As has been the case during most shareholder changes, for the most part, it will be business as usual for our customers and partners. We will let you know well in advance if there are any changes.

5. Who are the new owners?

Barclays PLC is selling some of its shares in Barclays Africa in several transactions. In the first transaction, conducted in May 2016, 12.2% of its shares were sold to a number of well-known fund managers, including South Africa’s Public Investment Commission (PIC), which manages government employees’ pension money.

As of June 2016, Barclays PLC owned 50.1% of our company. The second-largest shareholder was the PIC, followed by Stanlib Asset Management, Old Mutual Asset Management and Investec Asset Management.

We will know who the final shareholders are when Barclays PLC completes its shareholding reduction programme. Barclays PLC said in March 2016 that it would reduce its shareholding over a period of two to three years.

6. What role do regulators play in the process?

Bank regulators in the UK and in Africa, including the South African Reserve Bank, have several requirements that we must meet to ensure that there are no disruptions to the markets in which we operate.

Barclays PLC and Barclays Africa are working together to ensure that the process is undertaken in an orderly way.

7. Is my money safe?

Our customers can be just as confident doing business with us today as they have always been.

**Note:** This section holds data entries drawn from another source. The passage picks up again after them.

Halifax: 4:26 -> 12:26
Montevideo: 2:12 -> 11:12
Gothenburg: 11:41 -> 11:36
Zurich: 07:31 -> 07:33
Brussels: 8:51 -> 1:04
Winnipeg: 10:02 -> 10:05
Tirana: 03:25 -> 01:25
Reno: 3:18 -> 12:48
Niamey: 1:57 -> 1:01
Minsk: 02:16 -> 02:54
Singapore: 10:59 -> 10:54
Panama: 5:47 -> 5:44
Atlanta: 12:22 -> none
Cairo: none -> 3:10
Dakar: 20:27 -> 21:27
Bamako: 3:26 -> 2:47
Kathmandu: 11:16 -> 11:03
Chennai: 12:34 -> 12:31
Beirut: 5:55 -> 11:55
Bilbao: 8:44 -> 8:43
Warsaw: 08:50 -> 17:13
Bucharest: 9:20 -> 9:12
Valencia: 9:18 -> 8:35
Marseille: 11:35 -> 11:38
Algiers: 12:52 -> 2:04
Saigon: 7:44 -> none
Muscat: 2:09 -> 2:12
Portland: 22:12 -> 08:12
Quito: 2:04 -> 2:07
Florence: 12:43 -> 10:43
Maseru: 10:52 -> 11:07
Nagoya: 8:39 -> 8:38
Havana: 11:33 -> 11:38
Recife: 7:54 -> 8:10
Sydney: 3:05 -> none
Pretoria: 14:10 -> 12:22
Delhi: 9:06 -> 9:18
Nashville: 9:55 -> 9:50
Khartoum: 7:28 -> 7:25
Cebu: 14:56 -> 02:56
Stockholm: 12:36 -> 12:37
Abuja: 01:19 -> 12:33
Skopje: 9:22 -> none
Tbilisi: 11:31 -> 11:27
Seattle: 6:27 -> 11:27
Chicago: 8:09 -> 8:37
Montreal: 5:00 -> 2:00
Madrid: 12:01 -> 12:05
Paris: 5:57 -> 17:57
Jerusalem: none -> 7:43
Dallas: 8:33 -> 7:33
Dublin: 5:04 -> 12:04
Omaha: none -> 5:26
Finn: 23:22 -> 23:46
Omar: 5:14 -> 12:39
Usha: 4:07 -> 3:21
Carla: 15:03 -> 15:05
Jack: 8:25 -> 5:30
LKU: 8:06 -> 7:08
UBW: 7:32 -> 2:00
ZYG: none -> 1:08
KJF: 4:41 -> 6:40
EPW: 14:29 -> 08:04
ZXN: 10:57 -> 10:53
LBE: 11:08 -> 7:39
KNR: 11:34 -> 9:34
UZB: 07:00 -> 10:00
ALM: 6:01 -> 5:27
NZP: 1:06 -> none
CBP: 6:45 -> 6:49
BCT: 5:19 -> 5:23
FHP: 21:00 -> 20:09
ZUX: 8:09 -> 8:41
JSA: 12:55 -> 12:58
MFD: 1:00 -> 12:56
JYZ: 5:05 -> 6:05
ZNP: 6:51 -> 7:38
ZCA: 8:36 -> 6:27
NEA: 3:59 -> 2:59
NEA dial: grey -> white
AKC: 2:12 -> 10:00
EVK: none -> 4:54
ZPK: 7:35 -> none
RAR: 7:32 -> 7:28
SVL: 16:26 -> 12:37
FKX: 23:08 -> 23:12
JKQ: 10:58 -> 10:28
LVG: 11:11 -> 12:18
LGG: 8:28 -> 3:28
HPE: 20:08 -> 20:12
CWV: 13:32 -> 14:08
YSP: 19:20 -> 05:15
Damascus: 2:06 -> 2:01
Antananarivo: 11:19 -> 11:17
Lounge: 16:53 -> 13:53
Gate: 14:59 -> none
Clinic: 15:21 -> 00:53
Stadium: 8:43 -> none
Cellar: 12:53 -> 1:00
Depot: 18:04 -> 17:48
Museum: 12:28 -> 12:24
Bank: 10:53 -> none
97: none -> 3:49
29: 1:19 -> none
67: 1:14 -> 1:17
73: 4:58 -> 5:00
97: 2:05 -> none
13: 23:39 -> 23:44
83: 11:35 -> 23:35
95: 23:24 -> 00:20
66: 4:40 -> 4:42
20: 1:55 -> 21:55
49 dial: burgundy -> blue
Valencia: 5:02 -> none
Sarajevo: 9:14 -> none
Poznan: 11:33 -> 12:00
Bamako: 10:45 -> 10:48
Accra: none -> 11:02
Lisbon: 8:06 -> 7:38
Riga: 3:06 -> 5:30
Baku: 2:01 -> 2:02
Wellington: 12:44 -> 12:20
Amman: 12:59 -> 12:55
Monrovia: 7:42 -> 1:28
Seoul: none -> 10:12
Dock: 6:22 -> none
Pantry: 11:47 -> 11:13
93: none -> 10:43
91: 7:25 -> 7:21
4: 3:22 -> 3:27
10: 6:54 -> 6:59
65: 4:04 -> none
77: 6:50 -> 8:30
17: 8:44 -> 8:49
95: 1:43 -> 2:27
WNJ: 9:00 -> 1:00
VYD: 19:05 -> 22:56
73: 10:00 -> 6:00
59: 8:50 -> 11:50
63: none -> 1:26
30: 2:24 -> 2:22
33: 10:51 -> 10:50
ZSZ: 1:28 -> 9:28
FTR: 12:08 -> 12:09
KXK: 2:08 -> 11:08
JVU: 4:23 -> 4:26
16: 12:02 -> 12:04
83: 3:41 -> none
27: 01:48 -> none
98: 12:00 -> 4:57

We are financially independent from the global Barclays group and always have been.

We remain a well-capitalised, profitable bank, regulated by the South African Reserve Bank and by the regulators in each of the countries in which we operate.

8. Is Barclays Africa dependent on the global Barclays group for funding?

No. Barclays Africa is not reliant on the global Barclays group for funding, capital or liquidity.

Barclays Africa is independently listed on the Johannesburg Stock Exchange. We have a strong balance sheet of over R1 trillion and are well capitalised.

9. Is Barclays Africa going anywhere?

Certainly not. We continue to invest and grow in Africa where we make a significant economic contribution. In the 2015 financial year, Barclays Africa:
Paid R8.6bn in dividends to shareholders
Contributed R7.3bn in taxes
Paid R20.9bn in salaries to 41 772 employees, investing R2.3bn in training and development
Serve 12.3m customers and clients, providing over R703bn in gross loans and advances, safeguarding R688bn in deposits and managing more than R276bn of assets on behalf of our customers and clients
Spent R14.6bn on procurement
Invested R192m in community programmes and 11 284 employees volunteered 66 709 hours
Reached 25 966 SMEs through a series of seminars, conferences and workshops
(source: Barclays Africa 2015 Integrated Report)

10. How are Barclays in Egypt and Zimbabwe affected?

Barclays Africa does not own the Egypt and Zimbabwe operations. Barclays PLC owns Barclays in Egypt and Zimbabwe. In March 2016, Barclays PLC announced that it would sell the Egypt and Zimbabwe operations and subsequently announced in October 2016 that Barclays in Egypt would be sold to Attijariwafa Bank.